[Data section Boundary: Start]

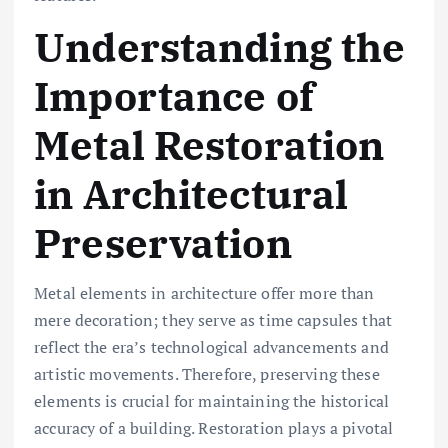
Understanding the
Importance of
Metal Restoration
in Architectural
Preservation
Metal elements in architecture offer more than
mere decoration; they serve as time capsules that
reflect the era’s technological advancements and
artistic movements. Therefore, preserving these
elements is crucial for maintaining the historical
accuracy of a building. Restoration plays a pivotal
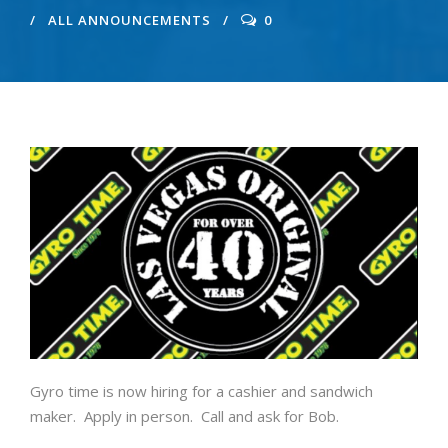
ALL ANNOUNCEMENTS
0
Gyro time is now hiring for a cashier and sandwich
maker. Apply in person. Call and ask for Bob.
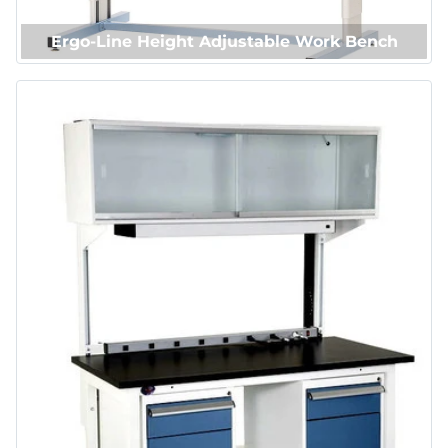
Ergo-Line Height Adjustable Work Bench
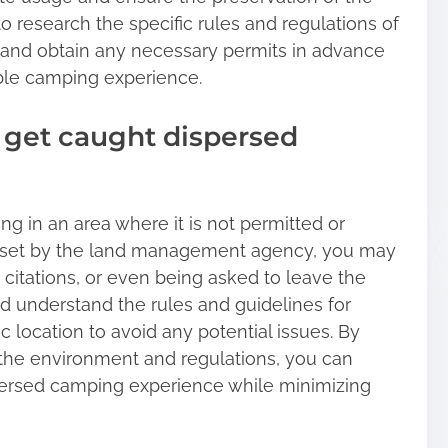
 research the specific rules and regulations of
and obtain any necessary permits in advance
ble camping experience.
 get caught dispersed
g in an area where it is not permitted or
ns set by the land management agency, you may
citations, or even being asked to leave the
and understand the rules and guidelines for
 location to avoid any potential issues. By
 the environment and regulations, you can
persed camping experience while minimizing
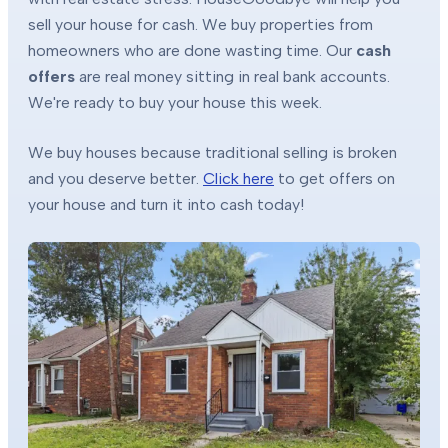
sell your house for cash. We buy properties from
homeowners who are done wasting time. Our
cash
offers
are real money sitting in real bank accounts.
We're ready to buy your house this week.
We buy houses because traditional selling is broken
and you deserve better.
Click here
to get offers on
your house and turn it into cash today!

[Data section Boundary: End]

Prompt — Scan the listing for the string "camping". Copy each line that has it.

Reply —
ble camping experience.
persed camping experience while minimizing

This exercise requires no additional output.